### WHAT IS BEING ASKED
Find how many lines below hold "Хөдөлмөр", then state that number by itself.

─── DATA UNDER STUDY

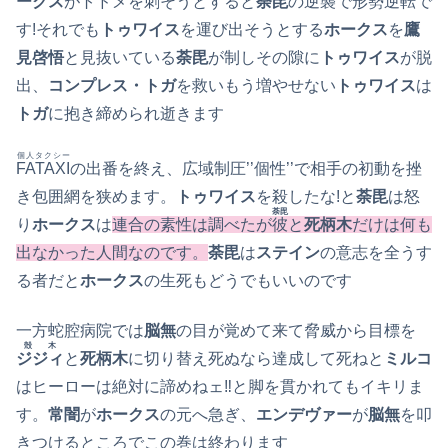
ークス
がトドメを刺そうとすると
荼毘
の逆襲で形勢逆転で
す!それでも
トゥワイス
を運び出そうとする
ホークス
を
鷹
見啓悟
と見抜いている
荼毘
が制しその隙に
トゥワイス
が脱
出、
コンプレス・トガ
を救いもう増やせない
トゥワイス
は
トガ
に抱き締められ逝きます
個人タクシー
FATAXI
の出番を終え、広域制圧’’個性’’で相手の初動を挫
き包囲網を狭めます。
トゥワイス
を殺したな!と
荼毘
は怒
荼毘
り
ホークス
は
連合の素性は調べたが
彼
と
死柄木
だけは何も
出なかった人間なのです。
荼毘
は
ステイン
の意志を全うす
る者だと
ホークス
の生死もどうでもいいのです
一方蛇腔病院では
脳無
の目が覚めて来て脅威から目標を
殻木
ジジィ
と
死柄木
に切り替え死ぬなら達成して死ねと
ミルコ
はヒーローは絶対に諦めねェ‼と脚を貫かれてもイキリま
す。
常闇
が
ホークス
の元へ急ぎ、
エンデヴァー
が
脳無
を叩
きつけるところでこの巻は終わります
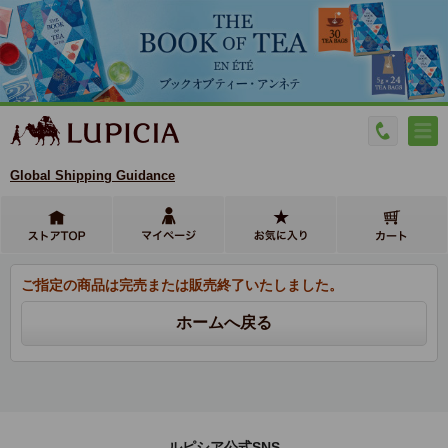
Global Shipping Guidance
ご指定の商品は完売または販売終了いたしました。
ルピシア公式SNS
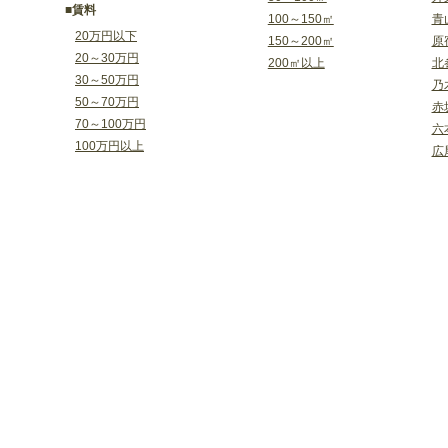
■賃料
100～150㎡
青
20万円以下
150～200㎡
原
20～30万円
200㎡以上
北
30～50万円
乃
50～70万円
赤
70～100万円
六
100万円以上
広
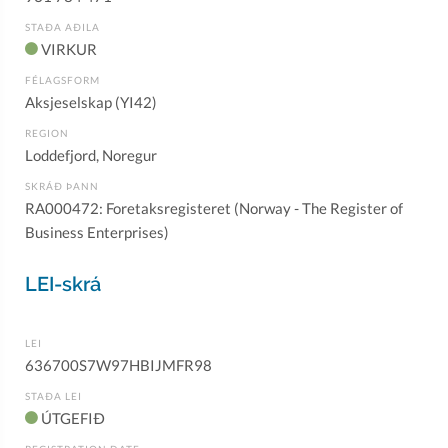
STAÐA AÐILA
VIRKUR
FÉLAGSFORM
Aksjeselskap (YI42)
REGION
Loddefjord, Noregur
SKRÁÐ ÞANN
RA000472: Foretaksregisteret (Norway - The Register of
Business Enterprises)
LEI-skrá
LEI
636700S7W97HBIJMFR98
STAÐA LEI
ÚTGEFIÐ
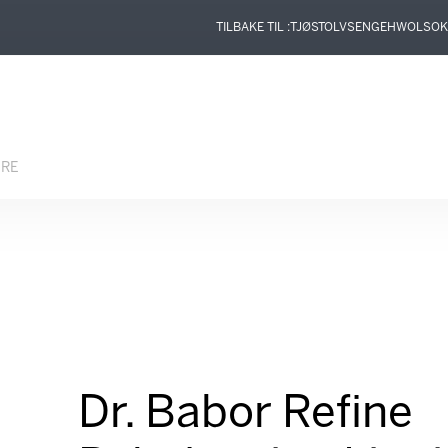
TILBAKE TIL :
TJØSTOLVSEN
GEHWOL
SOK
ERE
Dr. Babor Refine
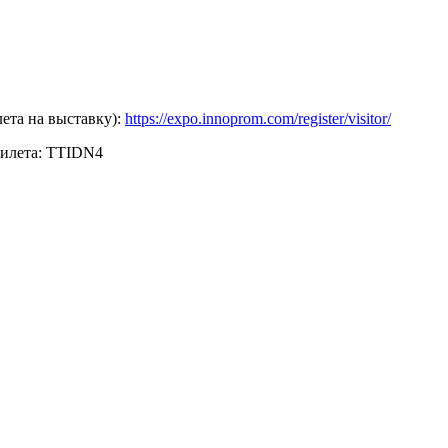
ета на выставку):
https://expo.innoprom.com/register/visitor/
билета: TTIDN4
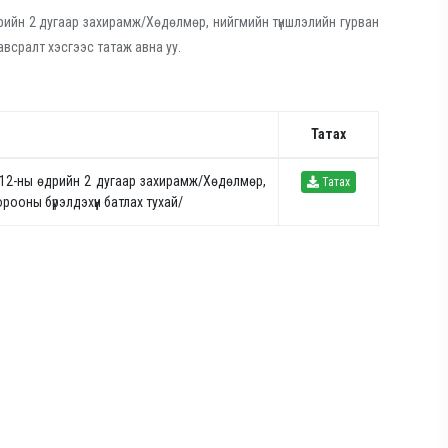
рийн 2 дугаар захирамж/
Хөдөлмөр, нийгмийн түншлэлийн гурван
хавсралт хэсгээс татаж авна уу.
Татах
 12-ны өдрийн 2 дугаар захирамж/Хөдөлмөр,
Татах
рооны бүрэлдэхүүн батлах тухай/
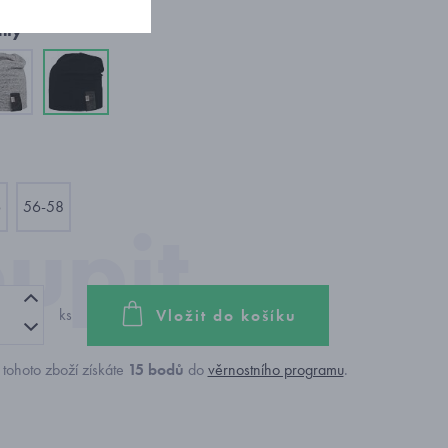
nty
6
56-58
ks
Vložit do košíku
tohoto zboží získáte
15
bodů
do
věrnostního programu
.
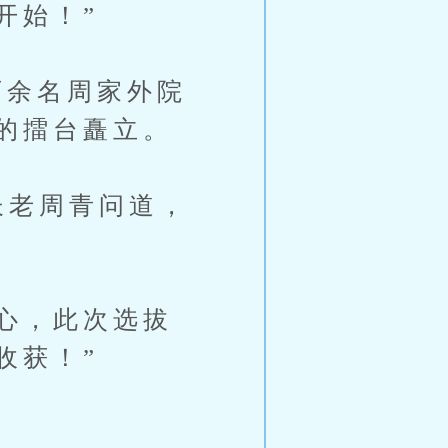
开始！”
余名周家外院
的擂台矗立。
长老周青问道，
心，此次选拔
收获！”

──────

### ANSWER SECTION
2